13 Oct Pag-ibig Financing vs Bank Financing: Which One Best Suits You?
Not many Filipinos can purchase their dream house in an instant. But thanks to different housing loan options (namely Pag-IBIG and bank financing), Filipino’s dream of being a homeowner is now possible. The question now though is: which of the 2 housing loan options is better?
De facto, none is better than another. Why? It’s because each have their own advantage and disadvantage and it’s a matter of which one you are qualified to and best fit your capacity to pay.
To guide you make a better decision, let’s look at its pros and cons.
But before we get into that, let’s look at their similarities, too. Both have the same purpose: to help borrowers purchase their dream home through financing.
Both are long-term—ranging between 15-25 years—and require down payment. These 3 features are where their parallels end. Now, let’s look at their differences.
Obviously, Pag-IBIG is exclusive to its members while anyone can avail of bank financing. However, it doesn’t mean that if you’re a Pag-IBIG member, you will automatically be granted a loan.
They have a list of qualifications and if your record is not impressive, your loan application might be affected.
As for banks, they do not have exclusivity. This means that a borrower can apply for a loan from any bank. A borrower is free to select which bank he thinks offer the best loan.
For each one, the loan amount entitlement is relative to the borrower’s income. For Pag-IBIG, two important factors affect loan entitlement and these are the amount of your contribution and the Net Disposable Income.
If you want a bigger loan amount, you need to increase contribution and show that your Net Income can at least cover your preferred monthly amortization amount.
As for banks, they more strict with your credit standing and income stability before they grant you a loan.
The minimum amount that Pag-IBIG grants is Php 100K while the maximum is P 3M. Moreover, members are now allowed to take out multiple loans up to P 6M depending on the following conditions: actual need for the funds, capacity to pay, and loan-to-appraisal value ratio.
The average minimum loan that banks grant is Php 800K, but sometimes, it also depends on the location. If the housing project is outside Metro Manila, the amount is lesser.
Unlike Pag-IBIG, the maximum loanable amount depends on numerous factors including: capacity to pay, appraised value of the property, proposed collateral, etc.
Additionally, banks don’t give an amount ceiling as long you’re not really a risky borrower based on their assessment of your financial documents. You have to fill out a detailed Financial Information Sheet and they always verify this.

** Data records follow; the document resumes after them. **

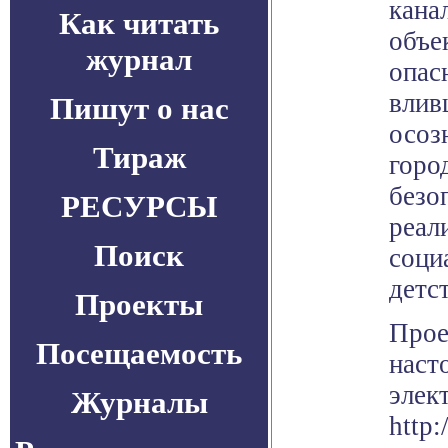
кана
Как читать
объе
журнал
опас
влив
Пишут о нас
осоз
Тираж
горо
безо
РЕСУРСЫ
реал
Поиск
соци
детс
Проекты
Прое
Посещаемость
наст
элек
Журналы
http: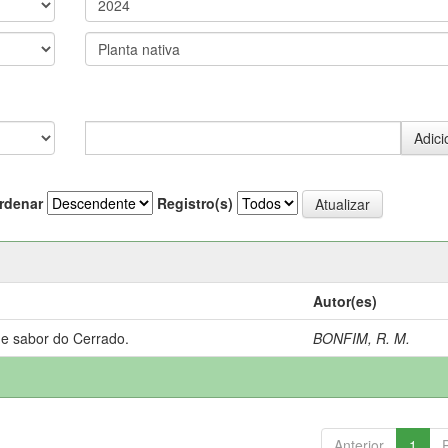
rdenar
Registro(s)
Autor(es)
 e sabor do Cerrado.
BONFIM, R. M.
Anterior
1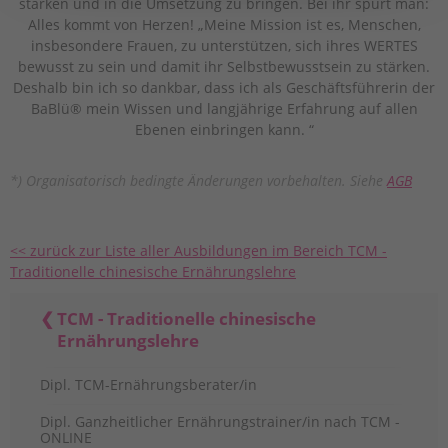
stärken und in die Umsetzung zu bringen. Bei ihr spürt man:
Alles kommt von Herzen! „Meine Mission ist es, Menschen,
insbesondere Frauen, zu unterstützen, sich ihres WERTES
bewusst zu sein und damit ihr Selbstbewusstsein zu stärken.
Deshalb bin ich so dankbar, dass ich als Geschäftsführerin der
BaBlü® mein Wissen und langjährige Erfahrung auf allen
Ebenen einbringen kann. “
*) Organisatorisch bedingte Änderungen vorbehalten. Siehe
AGB
<< zurück zur Liste aller Ausbildungen im Bereich TCM -
Traditionelle chinesische Ernährungslehre
TCM - Traditionelle chinesische
Ernährungslehre
Dipl. TCM-Ernährungsberater/in
Dipl. Ganzheitlicher Ernährungstrainer/in nach TCM -
ONLINE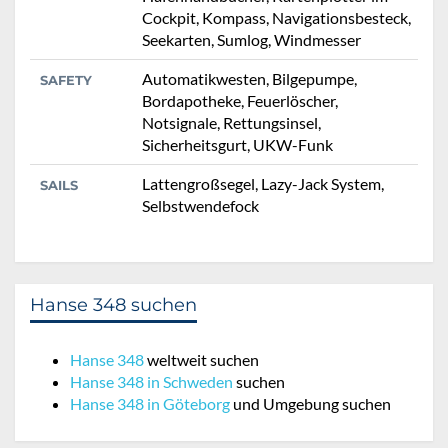
Cockpit, Kompass, Navigationsbesteck,
Seekarten, Sumlog, Windmesser
Automatikwesten, Bilgepumpe,
SAFETY
Bordapotheke, Feuerlöscher,
Notsignale, Rettungsinsel,
Sicherheitsgurt, UKW-Funk
Lattengroßsegel, Lazy-Jack System,
SAILS
Selbstwendefock
Hanse 348 suchen
Hanse 348
weltweit suchen
Hanse 348 in Schweden
suchen
Hanse 348 in Göteborg
und Umgebung suchen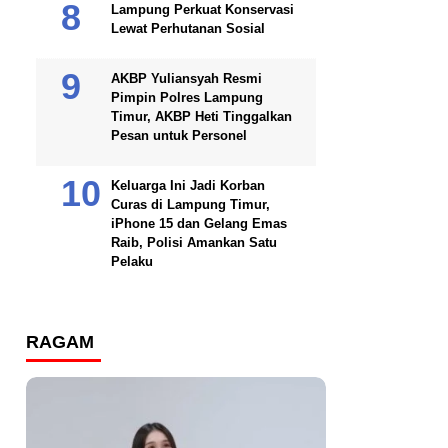
Lampung Perkuat Konservasi
Lewat Perhutanan Sosial
AKBP Yuliansyah Resmi
Pimpin Polres Lampung
Timur, AKBP Heti Tinggalkan
Pesan untuk Personel
Keluarga Ini Jadi Korban
Curas di Lampung Timur,
iPhone 15 dan Gelang Emas
Raib, Polisi Amankan Satu
Pelaku
RAGAM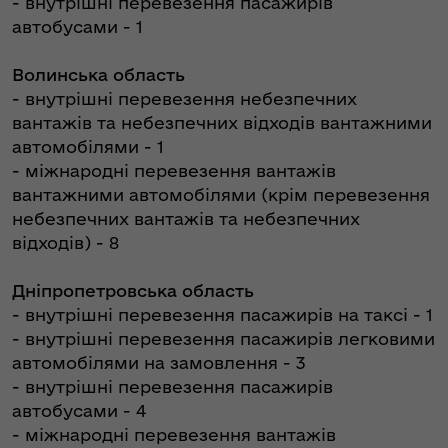
- внутрішні перевезення пасажирів
автобусами - 1
Волинська область
- внутрішні перевезення небезпечних
вантажів та небезпечних відходів вантажними
автомобілями - 1
- міжнародні перевезення вантажів
вантажними автомобілями (крім перевезення
небезпечних вантажів та небезпечних
відходів) - 8
Дніпропетровська область
- внутрішні перевезення пасажирів на таксі - 1
- внутрішні перевезення пасажирів легковими
автомобілями на замовлення - 3
- внутрішні перевезення пасажирів
автобусами - 4
- міжнародні перевезення вантажів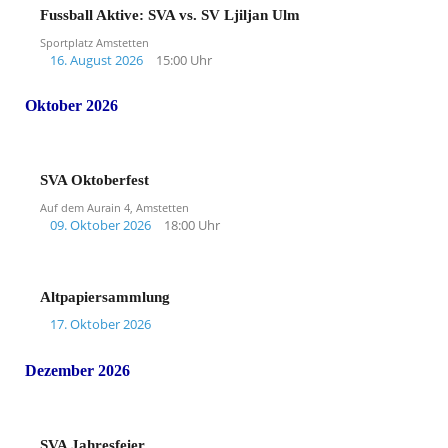
Fussball Aktive: SVA vs. SV Ljiljan Ulm
Sportplatz Amstetten
16. August 2026
15:00 Uhr
Oktober 2026
SVA Oktoberfest
Auf dem Aurain 4, Amstetten
09. Oktober 2026
18:00 Uhr
Altpapiersammlung
17. Oktober 2026
Dezember 2026
SVA Jahresfeier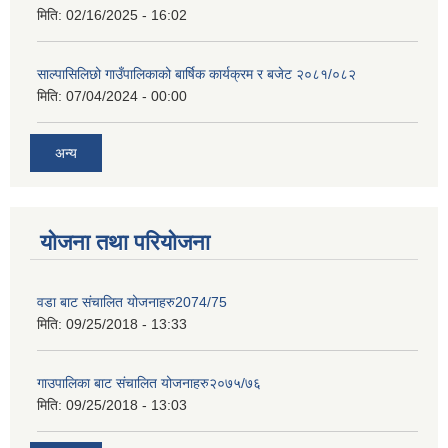
मिति:
02/16/2025 - 16:02
साल्पासिलिछो गाउँपालिकाको बार्षिक कार्यक्रम र बजेट २०८१/०८२
मिति:
07/04/2024 - 00:00
अन्य
योजना तथा परियोजना
वडा बाट संचालित योजनाहरु2074/75
मिति:
09/25/2018 - 13:33
गाउपालिका बाट संचालित योजनाहरु२०७५/७६
मिति:
09/25/2018 - 13:03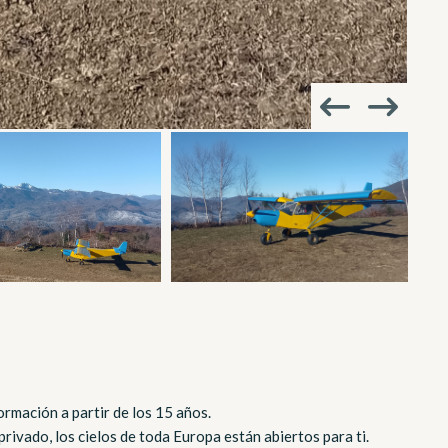
rmación a partir de los 15 años.
 privado, los cielos de toda Europa están abiertos para ti.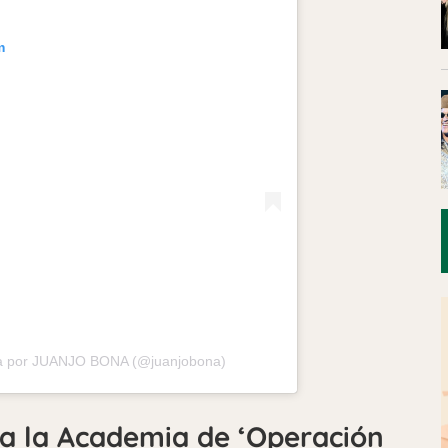
m
da por JUANJO BONA (@juanjobona)
 a la Academia de ‘Operación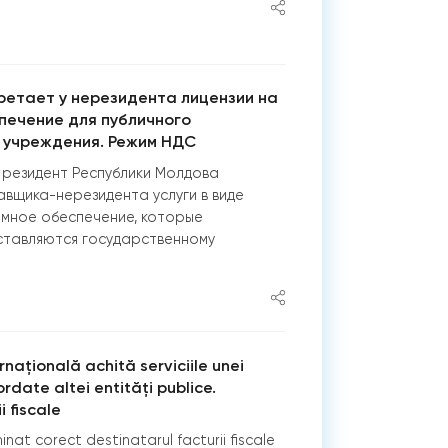
ретает у нерезидента лицензии на
печение для публичного
 учреждения. Режим НДС
 резидент Республики Молдова
вщика-нерезидента услуги в виде
ммное обеспечение, которые
ставляются государственному
națională achită serviciile unei
ordate altei entități publice.
i fiscale
nat corect destinatarul facturii fiscale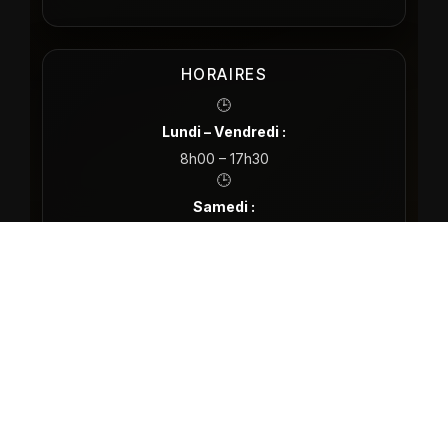
HORAIRES
🕒
Lundi – Vendredi :
8h00 – 17h30
🕒
Samedi :
sur rendez-vous
❌
Dimanche :
fermé
SUIVEZ-NOUS
Facebook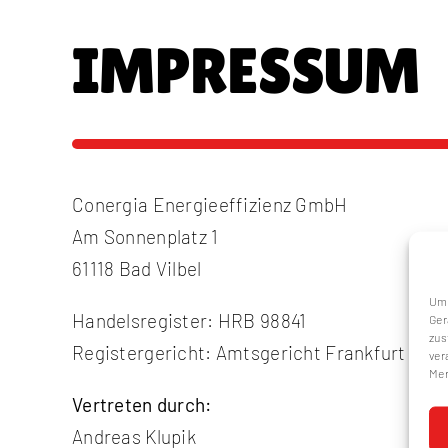
IMPRESSUM
Conergia Energieeffizienz GmbH
Am Sonnenplatz 1
61118 Bad Vilbel
Um 
Handelsregister: HRB 98841
Ger
zus
Registergericht: Amtsgericht Frankfurt am 
ver
Mer
Vertreten durch:
Andreas Klupik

Moreover, as an overall rule, your gross income should be at least 3x more than your monthly mortgage fee to have a better chance of loan approval.
One of the reasons why Pag-IBIG is a popular choice among Filipinos is its longer loan term at 20-30 years. Banks, on the other side, have shorter loan terms. Average period is 5-10 years, a 20 year term is very rare.
To encourage more members to avail of the housing loans, the Pag-IBIG Fund have decreased their interest rates. Their new rates are as follows:
Meanwhile, the interest rates of banks differ and is actually lower than Pag-IBIG Fund. For example, BDO and Metrobank offer 5.5% for the first year.
Subsequently, their rates increase between 6.25-6.50% for a fixing period of 3 years. Yearly repricing rate for existing borrowers start at 7% per annum.
Have you figured out what’s best for you?
Now that we’ve compared the two, it is evident that it highly depends on your current financial situation and timeline. We advise that as early as you’ve reached second year of working, you must start researching about home financing.
Being a homeowner takes a lot of guts and is a major financial decision. It entails a lot of considerations, but once you weigh the pros and cons of Pag-IBIG and bank financing, it’s only a matter of time before you pinpoint the ideal set-up fit for you.